Der Anführer trug ein blutrot auf die Knie fallendes Seidengewand und einen rostroten Mantel mit einem Kragen aus Bärenfell, der seine mächtigen Schultern unterstrich; dazu Handschuhe mit eisernen Schuppen. Eine Kettenhaube engte das rotwangige Gesicht ein und hob das starke Kinn mit dem grauweißen Vollbart hervor. Wer von hier stammte, hätte an den kalten blauen Augen Graf Moritz von Oldenburg erkannt. Ihm zur Seite ritten der barhäuptige Vogt in einem langen Kettenhemd und ein schwarzlockiger junger Herold mit einem goldbestickten, rötlichen Barett. Sechs Reisige in gelbrotem Wappenrock und Eisenkappe folgten, lange Lanzen in der Faust - in den Steigbügel gestellt wie zu einer Parade. Sie redeten wenig miteinander, bis sie aus der Waldlaube hervorbrachen.

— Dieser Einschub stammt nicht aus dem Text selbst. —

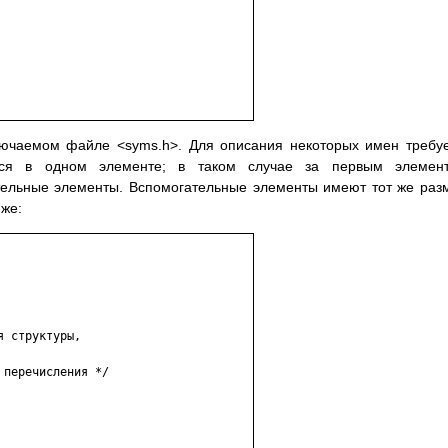
ючаемом файле <syms.h>. Для описания некоторых имен требу
ся в одном элементе; в таком случае за первым элемент
ельные элементы. Вспомогательные элементы имеют тот же раз
иже:
 структуры,

перечисления */
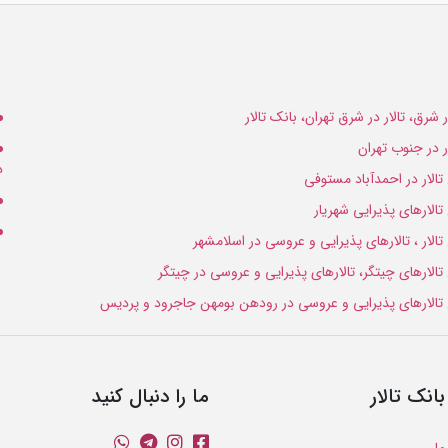
ار شرق، تالار در شرق تهران، بانک تالار
ار در جنوب تهران
د
 تالار در احمدآباد مستوفی
 تالارهای پذیرایی شهریار
 تالار ، تالارهای پذیرایی و عروسی در اسلامشهر
 تالارهای چیتگر، تالارهای پذیرایی و عروسی در چیتگر
 تالارهای پذیرایی و عروسی در رودهن بومهن جاجرود و پردیس
بانک تالار
ما را دنبال کنید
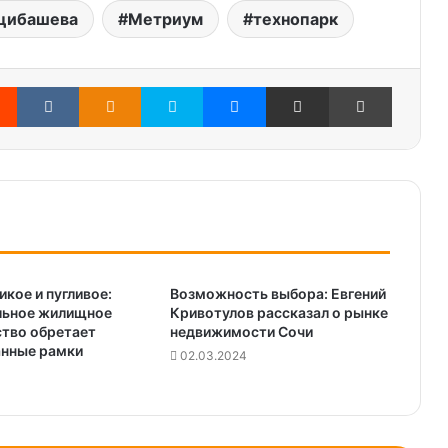
цибашева
Метриум
технопарк
Reddit
Вконтакте
Одноклассники
Skype
Messenger
Поделиться через электронную почту
Печатать
икое и пугливое:
Возможность выбора: Евгений
льное жилищное
Кривотулов рассказал о рынке
тво обретает
недвижимости Сочи
анные рамки
02.03.2024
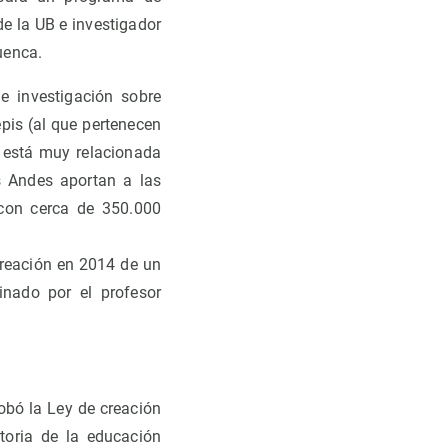
e la UB e investigador
uenca.
e investigación sobre
epis (al que pertenecen
a está muy relacionada
s Andes aportan a las
 con cerca de 350.000
creación en 2014 de un
inado por el profesor
obó la Ley de creación
toria de la educación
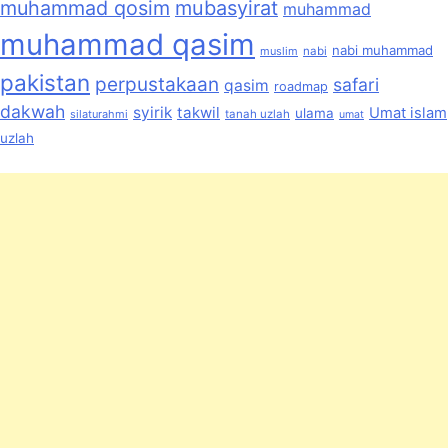
muhammad qosim
mubasyirat
muhammad
muhammad qasim
nabi muhammad
muslim
nabi
pakistan
perpustakaan
safari
qasim
roadmap
dakwah
syirik
takwil
Umat islam
ulama
silaturahmi
tanah uzlah
umat
uzlah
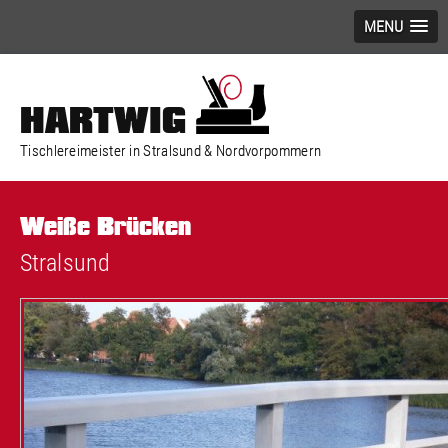
MENU
HARTWIG
Tischlereimeister in Stralsund & Nordvorpommern
Weiße Brücken
Stralsund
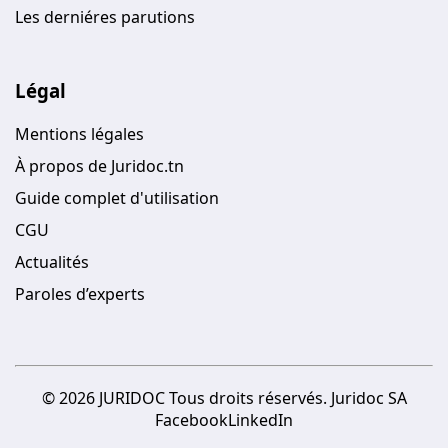
Les derniéres parutions
Légal
Mentions légales
À propos de Juridoc.tn
Guide complet d'utilisation
CGU
Actualités
Paroles d’experts
© 2026 JURIDOC Tous droits réservés. Juridoc SA
Facebook
LinkedIn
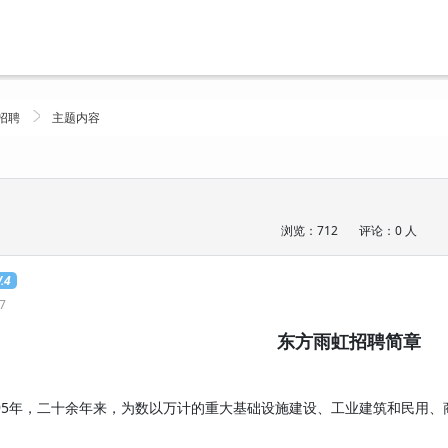
招聘
主题内容
浏览：712
评论：0 人
.4
47
东方雨虹招聘简章
5年，二十余年来，为数以万计的重大基础设施建设、工业建筑和民用、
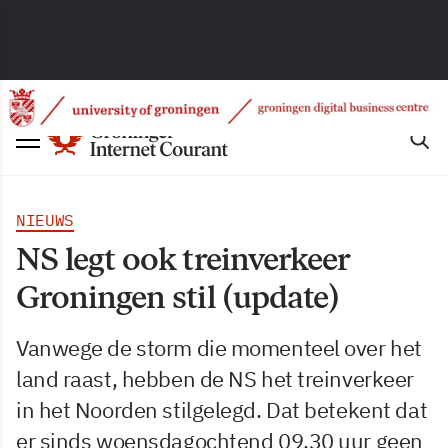
NIEUWS
NS legt ook treinverkeer
Groningen stil (update)
Vanwege de storm die momenteel over het
land raast, hebben de NS het treinverkeer
in het Noorden stilgelegd. Dat betekent dat
er sinds woensdagochtend 09.30 uur geen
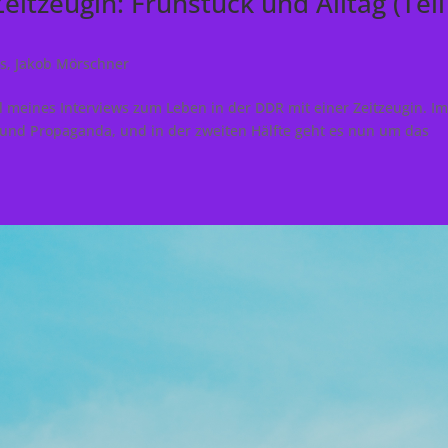
eitzeugin: Frühstück und Alltag (Teil
ws
,
Jakob Mörschner
eil meines Interviews zum Leben in der DDR mit einer Zeitzeugin. I
g, und Propaganda, und in der zweiten Hälfte geht es nun um das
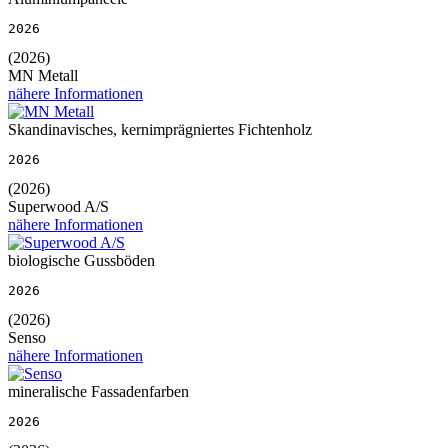
2026
(2026)
MN Metall
nähere Informationen
Skandinavisches, kernimprägniertes Fichtenholz
2026
(2026)
Superwood A/S
nähere Informationen
biologische Gussböden
2026
(2026)
Senso
nähere Informationen
mineralische Fassadenfarben
2026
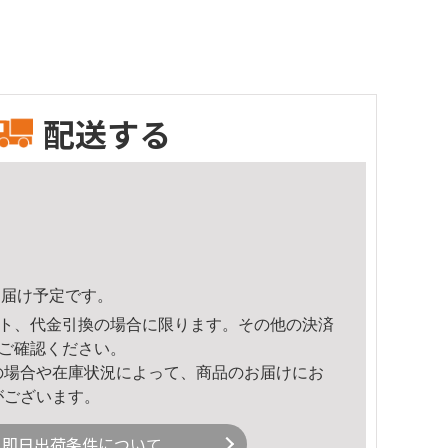
配送する
5頃のお届け予定です。
ト、代金引換の場合に限ります。その他の決済
ご確認ください。
の場合や在庫状況によって、商品のお届けにお
がございます。
即日出荷条件について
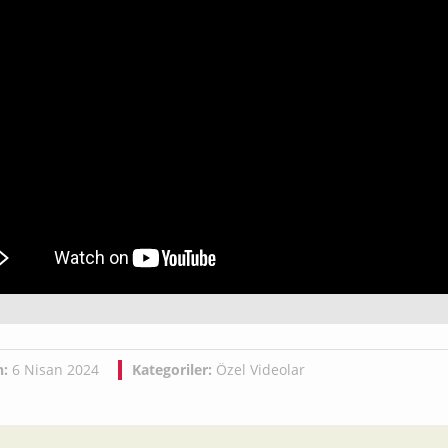
h:
6 Nisan 2024
Kategoriler:
Özel Videolar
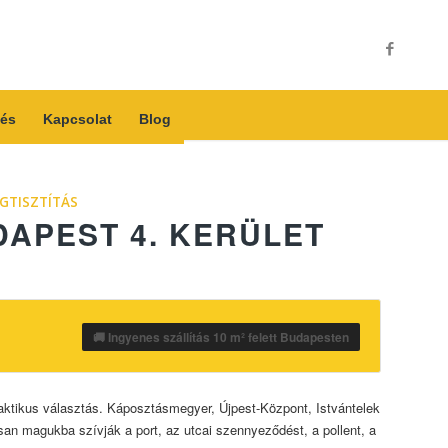
és
Kapcsolat
Blog
GTISZTÍTÁS
DAPEST 4. KERÜLET
🚚 Ingyenes szállítás 10 m² felett Budapesten
raktikus választás. Káposztásmegyer, Újpest-Központ, Istvántelek
an magukba szívják a port, az utcai szennyeződést, a pollent, a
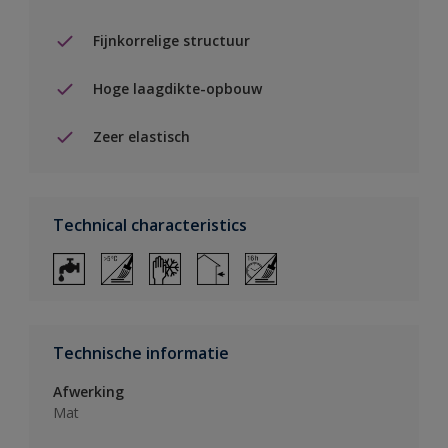
Fijnkorrelige structuur
Hoge laagdikte-opbouw
Zeer elastisch
Technical characteristics
Technische informatie
Afwerking
Mat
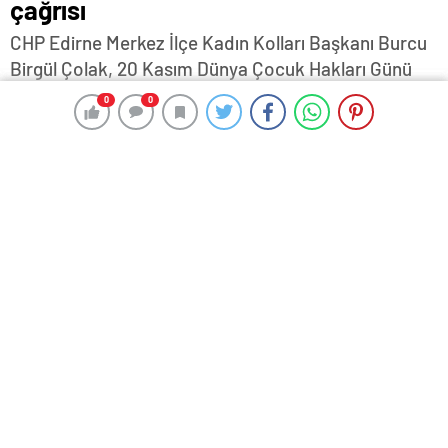
çağrısı
CHP Edirne Merkez İlçe Kadın Kolları Başkanı Burcu
Birgül Çolak, 20 Kasım Dünya Çocuk Hakları Günü
dolayısıyla yaptığı açıklamada, Türkiye'de son
0
0
0
0
dönemde yaşanan çocuk istismarı ve cinayetleriyle
ilgili sessizliğini koruyan Aile ve Sosyal Hizmetler
Bakanı Mahinur Özdemir Göktaş'ı istifaya davet
etti...
20 Kasım 2024 16:11
ABONE OL
News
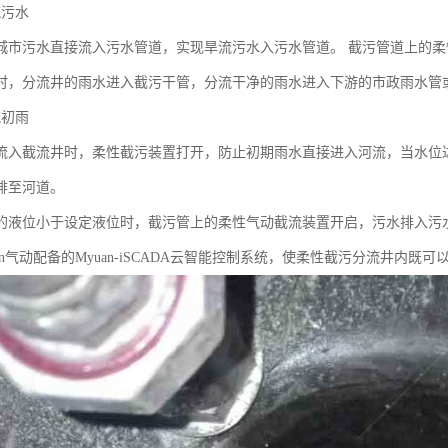
流污水
城市污水直接流入污水管道，实现旱流污水入污水管道。 截污管道上的
时，分流井的雨水进入截污干管，分流干净的雨水进入下游的市政雨水管
流初雨
流入截流井时，柔性截污装置打开，防止初期雨水直接进入河流，当水位
排至河道。
的液位小于设定液位时，截污管上的柔性气动截流装置开启，污水排入污
an气动配备的Myuan-iSCADA云智能控制系统，使柔性截污分流井内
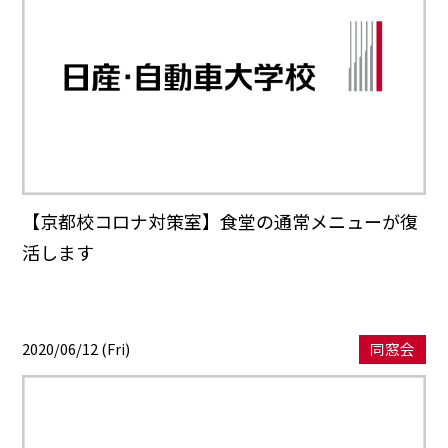
【京都校コロナ対策室】食堂の通常メニューが復
活します
2020/06/12 (Fri)
同窓会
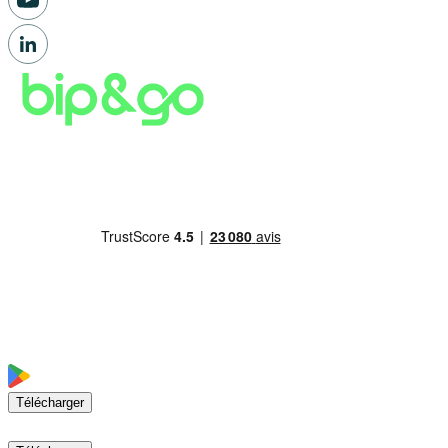
Télécharger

Wo ein Feldweg abzweigte, breitete sich eine Wiese aus, goldgelbe Kornfelder wogten im Wind. „Der Roggen ist reif für die Sense“, bemerkte der Vogt und zog irritiert den Zügel an. Sein Pferd warf unwillig die Mähne zurück. Er stand auf einmal aufrecht im Steigbügel, als müsse er genauer hinsehen. Ein Gefühl beschlich ihn, sein Lehnsherr könnte hinter seinem Rücken Dinge veranlasst haben, von denen er bislang nicht in Kenntnis gesetzt wurde.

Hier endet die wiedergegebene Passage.